NL8001607A - AGENT FOR REDUCING ATTACK IN HEAT EXCHANGERS. - Google Patents

Description

1- ^ N.O. 28,825 -r j

Means for reducing scale in heat exchangers.

The invention relates to heat exchangers, in particular heat exchangers used in the processing of crude oil. In particular, the invention relates to an additive to reduce scale formation in heat exchangers.

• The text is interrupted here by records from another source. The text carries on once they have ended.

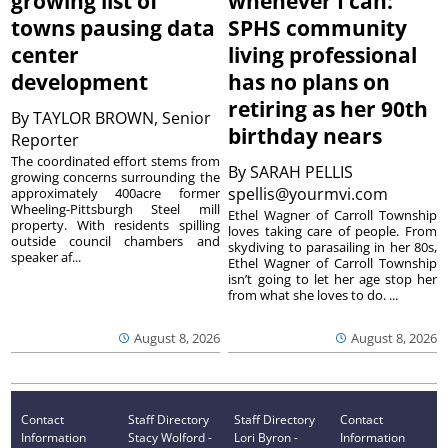
growing list of
whenever I can:’
towns pausing data
SPHS community
center
living professional
development
has no plans on
retiring as her 90th
By
TAYLOR BROWN, Senior
birthday nears
Reporter
The coordinated effort stems from
By
SARAH PELLIS
growing concerns surrounding the
spellis@yourmvi.com
approximately 400acre former
Wheeling-Pittsburgh Steel mill
Ethel Wagner of Carroll Township
property. With residents spilling
loves taking care of people. From
outside council chambers and
skydiving to parasailing in her 80s,
speaker af...
Ethel Wagner of Carroll Township
isn’t going to let her age stop her
from what she loves to do. ...
August 8, 2026
August 8, 2026
Contact
Staff Directory
Staff Directory
Contact
Information
Stacy Wolford -
Lori Byron -
Information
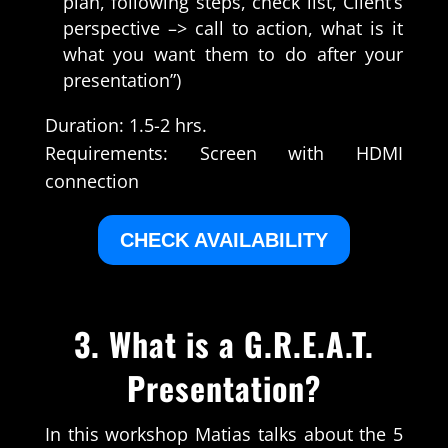
plan, following steps, check list, Client’s
perspective –> call to action, what is it
what you want them to do after your
presentation”)
Duration: 1.5-2 hrs.
Requirements: Screen with HDMI
connection
CHECK AVAILABILITY
3.
What is a G.R.E.A.T.
Presentation?
In this workshop Matias talks about the 5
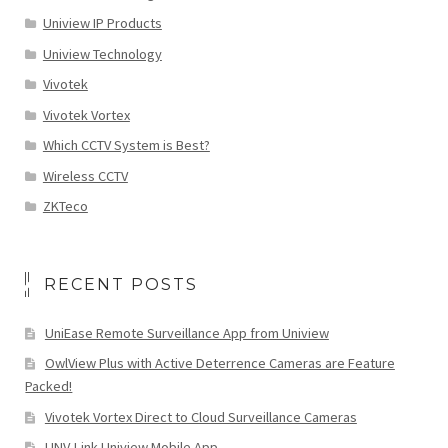
Uniview IP Products
Uniview Technology
Vivotek
Vivotek Vortex
Which CCTV System is Best?
Wireless CCTV
ZKTeco
RECENT POSTS
UniEase Remote Surveillance App from Uniview
OwlView Plus with Active Deterrence Cameras are Feature
Packed!
Vivotek Vortex Direct to Cloud Surveillance Cameras
UNV-Link Uniview Mobile App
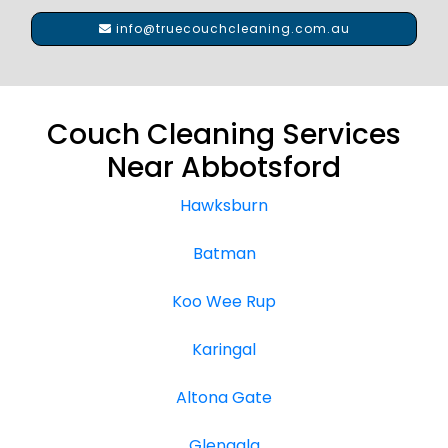
info@truecouchcleaning.com.au
Couch Cleaning Services
Near Abbotsford
Hawksburn
Batman
Koo Wee Rup
Karingal
Altona Gate
Glengala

A large number of heat exchangers are used in the processing of petroleum for heating or cooling process flows. In particular, refineries capable of processing very large amounts of petroleum ranging from 39 * 746.25 to 317 · 970 »0 hl and more per day 10 mean that heat exchangers in refineries represent a very large investment of capital. After a period of operation, a deposit is formed in the pipes of the heat exchangers which greatly reduce their efficiency. In such a case, the heat exchanger should be turned off and the PJJ-15 pins should be cleaned or replaced.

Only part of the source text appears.